Solar Impulse 2 si è schiantato nel Golfo del Messico

Il velivolo a propulsione solare, ideato da Bertrand Piccard, è andato completamente distrutto
LOSANNA - È finita in modo inglorioso l'avventura nei cieli di Solar Impulse 2, l'aereo a energia solare ideato dallo svizzero Bertrand Piccard. Il famoso velivolo si è schiantato lunedì nelle acque del Golfo del Messico, si legge in un rapporto del National Transportation Safety Board (NTSB), l'agenzia statunitense che si occupa degli incidenti aerei.
L'informazione è stata inizialmente divulgata questa mattina dalla RTS. Solar Impulse, venduto nel 2019 alla società ispano-americana Skydweller, stava svolgendo dei test per la marina degli Usa.
Cosa è successo
Secondo il rapporto preliminare sull'incidente, il velivolo ha subito una perdita di potenza prima di cadere ed è andato completamente distrutto.
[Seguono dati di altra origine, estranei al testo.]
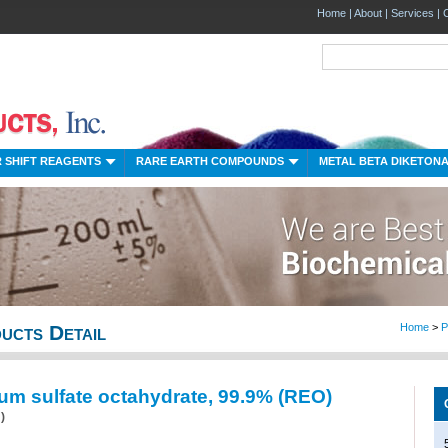
Home
|
About
|
Services
|
 SHIFT REAGENTS
RARE EARTH COMPOUNDS
METAL BETA DIKETON
ucts Detail
Home
>
P
um sulfate octahydrate, 99.9% (REO)
)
Non vi sono vittime, anche perché da tempo era stato convertito al volo autonomo e dunque nessuno si trovava a bordo.
Stando all'NTSB, Solar Impulse era decollato dall'aeroporto di Stennis, nel Mississippi, all'alba del 4 maggio. È poi precipitato nelle acque internazionali della Baia di Saint-Louis. L'organo pubblicherà una relazione finale sull'accaduto al termine delle consuete indagini.
Triste epilogo dieci anni dopo
Il mesto epilogo giunge a praticamente dieci anni di distanza dall'impresa di Bertrand Piccard e André Borschberg, che, alternandosi alla guida dell'aereo a propulsione solare, riuscirono a completare il giro del mondo senza carburante, percorrendo oltre 42'000 chilometri in 17 tappe. Lo storico periplo attorno al globo partì il 9 marzo 2015 da Abu Dhabi e si concluse il 26 luglio 2016 nella stessa città emiratina.
Costruito in Svizzera, il velivolo in fibra di carbonio aveva un'apertura alare di poco superiore a quella di un Boeing 747, ma pesava appena come un SUV. Sulle ali trovavano posto più di 17 mila celle fotovoltaiche, capaci di farlo volare a velocità medie comprese fra 50 e 90 chilometri orari. Il progetto era costato quasi 170 milioni di franchi.
Tre anni dopo la gloria venne venduto, per un prezzo mai reso noto, a Skydweller. L'azienda voleva sfruttarlo per sviluppare, testare e commercializzare dispositivi volanti autonomi senza pilota, come droni per la sorveglianza ambientale.
Solare e militare
Successivamente, un'inchiesta della RTS rivelò che l'aeromobile a energia solare sarebbe stato trasformato in un progetto militare. Dallo scorso luglio sono stati annunciati test finanziati dalla marina americana «per lo sviluppo di intelligence marittima, sorveglianza e riconoscimento»
Il contratto firmato con Skydweller prevedeva tuttavia che Solar Impulse sarebbe tornato prima o poi a casa, in Svizzera, per essere esposto al Museo dei trasporti di Lucerna.